Every line holding "mehr" should be copied from the records below.

BEGIN INPUT

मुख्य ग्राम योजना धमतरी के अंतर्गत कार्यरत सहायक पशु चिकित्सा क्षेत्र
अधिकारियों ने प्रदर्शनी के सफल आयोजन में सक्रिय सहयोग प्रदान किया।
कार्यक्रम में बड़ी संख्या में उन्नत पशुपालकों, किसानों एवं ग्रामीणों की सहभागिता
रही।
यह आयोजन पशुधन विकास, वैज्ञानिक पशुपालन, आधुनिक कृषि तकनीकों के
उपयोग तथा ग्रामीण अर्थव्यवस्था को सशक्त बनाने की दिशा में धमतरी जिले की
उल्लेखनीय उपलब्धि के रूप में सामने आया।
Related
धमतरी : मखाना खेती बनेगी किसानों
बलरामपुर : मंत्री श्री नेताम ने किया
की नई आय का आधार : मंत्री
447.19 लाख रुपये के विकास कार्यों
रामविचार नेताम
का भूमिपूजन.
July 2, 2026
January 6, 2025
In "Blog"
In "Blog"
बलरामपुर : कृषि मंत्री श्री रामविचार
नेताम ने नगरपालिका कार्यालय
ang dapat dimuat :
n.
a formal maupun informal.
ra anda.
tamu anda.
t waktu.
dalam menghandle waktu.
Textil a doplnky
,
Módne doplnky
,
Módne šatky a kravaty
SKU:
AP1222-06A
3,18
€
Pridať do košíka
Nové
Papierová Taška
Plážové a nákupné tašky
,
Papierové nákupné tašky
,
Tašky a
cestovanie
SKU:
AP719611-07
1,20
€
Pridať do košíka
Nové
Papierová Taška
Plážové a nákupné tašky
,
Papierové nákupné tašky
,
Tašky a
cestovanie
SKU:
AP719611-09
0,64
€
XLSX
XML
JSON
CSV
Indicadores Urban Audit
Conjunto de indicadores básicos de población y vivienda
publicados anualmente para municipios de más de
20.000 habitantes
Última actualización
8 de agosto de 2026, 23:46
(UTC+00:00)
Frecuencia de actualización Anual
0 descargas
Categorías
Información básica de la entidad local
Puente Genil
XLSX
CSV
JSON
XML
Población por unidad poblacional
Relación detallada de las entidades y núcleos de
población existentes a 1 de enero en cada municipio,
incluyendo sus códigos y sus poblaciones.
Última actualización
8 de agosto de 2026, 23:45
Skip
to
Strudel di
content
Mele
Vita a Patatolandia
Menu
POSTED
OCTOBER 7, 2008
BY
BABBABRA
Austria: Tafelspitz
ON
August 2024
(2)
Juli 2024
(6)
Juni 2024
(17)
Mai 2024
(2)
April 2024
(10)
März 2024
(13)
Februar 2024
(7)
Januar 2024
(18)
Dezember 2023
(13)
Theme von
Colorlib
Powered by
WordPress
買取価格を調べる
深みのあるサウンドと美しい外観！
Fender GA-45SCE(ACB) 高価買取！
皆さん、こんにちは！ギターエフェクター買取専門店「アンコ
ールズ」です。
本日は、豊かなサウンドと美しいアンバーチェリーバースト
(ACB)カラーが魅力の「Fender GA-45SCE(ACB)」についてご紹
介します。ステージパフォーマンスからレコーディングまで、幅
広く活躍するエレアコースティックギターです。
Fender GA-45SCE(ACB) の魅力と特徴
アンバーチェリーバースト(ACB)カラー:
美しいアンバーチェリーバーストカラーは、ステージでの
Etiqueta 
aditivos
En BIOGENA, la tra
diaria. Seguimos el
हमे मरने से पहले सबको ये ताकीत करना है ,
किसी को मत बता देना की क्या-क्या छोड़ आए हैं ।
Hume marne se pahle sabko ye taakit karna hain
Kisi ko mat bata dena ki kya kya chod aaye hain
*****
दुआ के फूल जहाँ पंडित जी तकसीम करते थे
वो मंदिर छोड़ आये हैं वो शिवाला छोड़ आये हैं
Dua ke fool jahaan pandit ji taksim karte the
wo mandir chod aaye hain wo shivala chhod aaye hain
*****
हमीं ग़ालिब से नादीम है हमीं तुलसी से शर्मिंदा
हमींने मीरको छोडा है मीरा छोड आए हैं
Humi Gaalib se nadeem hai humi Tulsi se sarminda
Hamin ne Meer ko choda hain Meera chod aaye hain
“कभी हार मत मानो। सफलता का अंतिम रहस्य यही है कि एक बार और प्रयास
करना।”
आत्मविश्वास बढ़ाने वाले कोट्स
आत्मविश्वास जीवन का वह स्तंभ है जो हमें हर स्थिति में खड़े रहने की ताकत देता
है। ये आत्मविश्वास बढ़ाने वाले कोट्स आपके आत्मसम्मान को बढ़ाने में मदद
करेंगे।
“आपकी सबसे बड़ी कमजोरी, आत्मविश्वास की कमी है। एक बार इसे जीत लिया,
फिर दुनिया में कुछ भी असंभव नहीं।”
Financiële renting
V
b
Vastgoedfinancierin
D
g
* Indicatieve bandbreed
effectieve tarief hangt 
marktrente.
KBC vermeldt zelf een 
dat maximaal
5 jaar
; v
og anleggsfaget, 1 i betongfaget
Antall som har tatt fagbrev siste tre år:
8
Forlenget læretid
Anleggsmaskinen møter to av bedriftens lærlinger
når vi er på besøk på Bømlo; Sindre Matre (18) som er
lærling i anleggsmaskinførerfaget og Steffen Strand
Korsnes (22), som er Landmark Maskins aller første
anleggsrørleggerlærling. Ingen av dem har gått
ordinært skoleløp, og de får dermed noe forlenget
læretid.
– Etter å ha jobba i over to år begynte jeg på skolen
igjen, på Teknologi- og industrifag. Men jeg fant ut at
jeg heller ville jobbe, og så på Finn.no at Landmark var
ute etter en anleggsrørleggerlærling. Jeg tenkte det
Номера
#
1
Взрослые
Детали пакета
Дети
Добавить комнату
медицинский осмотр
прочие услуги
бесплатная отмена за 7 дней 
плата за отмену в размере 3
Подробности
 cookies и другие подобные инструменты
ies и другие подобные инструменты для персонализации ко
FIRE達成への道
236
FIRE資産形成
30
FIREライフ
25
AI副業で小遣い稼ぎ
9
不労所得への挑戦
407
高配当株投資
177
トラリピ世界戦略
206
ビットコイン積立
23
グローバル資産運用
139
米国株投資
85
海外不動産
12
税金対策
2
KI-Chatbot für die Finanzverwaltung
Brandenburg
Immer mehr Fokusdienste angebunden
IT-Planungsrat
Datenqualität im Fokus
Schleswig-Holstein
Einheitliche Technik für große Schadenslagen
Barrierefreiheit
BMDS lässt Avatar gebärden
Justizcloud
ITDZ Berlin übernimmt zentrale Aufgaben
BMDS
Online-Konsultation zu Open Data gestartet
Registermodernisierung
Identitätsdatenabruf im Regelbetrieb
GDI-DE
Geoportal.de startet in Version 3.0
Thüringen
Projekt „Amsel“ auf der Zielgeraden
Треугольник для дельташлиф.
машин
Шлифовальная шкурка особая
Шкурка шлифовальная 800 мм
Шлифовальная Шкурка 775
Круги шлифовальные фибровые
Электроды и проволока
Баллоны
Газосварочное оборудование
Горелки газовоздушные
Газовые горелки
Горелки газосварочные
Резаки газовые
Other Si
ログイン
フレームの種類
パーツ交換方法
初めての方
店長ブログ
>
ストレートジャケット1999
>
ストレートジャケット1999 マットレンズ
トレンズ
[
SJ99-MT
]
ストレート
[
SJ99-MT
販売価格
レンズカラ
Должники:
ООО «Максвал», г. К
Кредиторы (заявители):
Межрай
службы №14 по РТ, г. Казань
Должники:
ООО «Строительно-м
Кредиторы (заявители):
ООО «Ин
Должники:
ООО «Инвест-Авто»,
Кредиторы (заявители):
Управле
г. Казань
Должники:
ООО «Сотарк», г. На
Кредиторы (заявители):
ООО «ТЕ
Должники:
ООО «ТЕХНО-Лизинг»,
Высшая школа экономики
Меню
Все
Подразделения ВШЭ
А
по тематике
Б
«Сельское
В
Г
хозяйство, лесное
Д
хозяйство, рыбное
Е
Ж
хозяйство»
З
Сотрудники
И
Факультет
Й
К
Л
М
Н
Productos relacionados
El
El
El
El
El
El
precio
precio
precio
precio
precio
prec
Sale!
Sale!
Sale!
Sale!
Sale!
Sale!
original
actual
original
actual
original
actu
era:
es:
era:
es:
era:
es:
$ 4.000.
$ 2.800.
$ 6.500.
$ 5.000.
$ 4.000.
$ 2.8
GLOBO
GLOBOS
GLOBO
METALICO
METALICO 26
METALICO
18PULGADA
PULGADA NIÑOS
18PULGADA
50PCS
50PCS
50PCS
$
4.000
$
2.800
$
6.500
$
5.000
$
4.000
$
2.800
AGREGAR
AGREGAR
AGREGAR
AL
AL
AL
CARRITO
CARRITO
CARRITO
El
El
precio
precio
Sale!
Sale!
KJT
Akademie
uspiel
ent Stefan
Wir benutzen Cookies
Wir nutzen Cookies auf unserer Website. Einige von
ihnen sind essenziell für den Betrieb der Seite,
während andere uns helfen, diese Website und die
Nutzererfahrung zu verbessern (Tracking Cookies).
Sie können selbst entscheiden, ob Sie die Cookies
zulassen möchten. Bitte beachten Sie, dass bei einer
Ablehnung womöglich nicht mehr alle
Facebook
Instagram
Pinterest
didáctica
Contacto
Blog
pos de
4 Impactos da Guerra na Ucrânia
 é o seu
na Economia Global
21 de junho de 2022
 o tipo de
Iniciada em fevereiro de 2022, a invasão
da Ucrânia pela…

END INPUT

_SOLUTION_.
Immer mehr Fokusdienste angebunden
Ablehnung womöglich nicht mehr alle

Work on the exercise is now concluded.